Stored data entries:
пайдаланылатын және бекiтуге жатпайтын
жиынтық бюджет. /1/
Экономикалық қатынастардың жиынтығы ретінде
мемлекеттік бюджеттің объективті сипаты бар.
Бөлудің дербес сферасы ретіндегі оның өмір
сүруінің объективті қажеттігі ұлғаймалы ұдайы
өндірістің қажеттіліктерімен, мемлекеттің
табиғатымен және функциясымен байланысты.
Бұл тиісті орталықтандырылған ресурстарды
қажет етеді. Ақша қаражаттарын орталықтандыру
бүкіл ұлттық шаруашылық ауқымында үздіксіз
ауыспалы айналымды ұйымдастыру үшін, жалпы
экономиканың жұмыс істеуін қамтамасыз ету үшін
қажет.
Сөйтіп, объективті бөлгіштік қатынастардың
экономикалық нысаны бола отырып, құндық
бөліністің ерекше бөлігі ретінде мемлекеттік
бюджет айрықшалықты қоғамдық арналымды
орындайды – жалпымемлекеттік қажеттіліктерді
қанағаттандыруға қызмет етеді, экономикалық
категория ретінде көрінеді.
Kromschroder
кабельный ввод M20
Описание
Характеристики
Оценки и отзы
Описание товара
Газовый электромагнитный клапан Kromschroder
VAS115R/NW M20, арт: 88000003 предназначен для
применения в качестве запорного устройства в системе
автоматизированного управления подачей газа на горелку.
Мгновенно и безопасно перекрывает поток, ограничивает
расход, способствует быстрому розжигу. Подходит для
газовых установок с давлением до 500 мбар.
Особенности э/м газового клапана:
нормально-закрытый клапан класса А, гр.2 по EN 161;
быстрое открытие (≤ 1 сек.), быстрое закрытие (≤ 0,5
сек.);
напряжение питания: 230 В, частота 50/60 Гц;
...
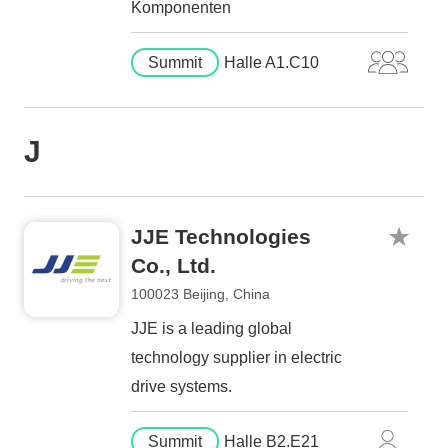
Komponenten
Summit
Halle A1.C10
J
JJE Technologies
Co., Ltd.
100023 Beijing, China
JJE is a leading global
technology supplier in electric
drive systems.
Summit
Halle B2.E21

## Task objective:
Will you return exactly the lines above from the one with "пайдаланылатын және бекiтуге жатпайтын" down to the one with "бүкіл ұлттық шаруашылық ауқымында үздіксіз", counting both as part of the range?

## Solution for this task:
пайдаланылатын және бекiтуге жатпайтын
жиынтық бюджет. /1/
Экономикалық қатынастардың жиынтығы ретінде
мемлекеттік бюджеттің объективті сипаты бар.
Бөлудің дербес сферасы ретіндегі оның өмір
сүруінің объективті қажеттігі ұлғаймалы ұдайы
өндірістің қажеттіліктерімен, мемлекеттің
табиғатымен және функциясымен байланысты.
Бұл тиісті орталықтандырылған ресурстарды
қажет етеді. Ақша қаражаттарын орталықтандыру
бүкіл ұлттық шаруашылық ауқымында үздіксіз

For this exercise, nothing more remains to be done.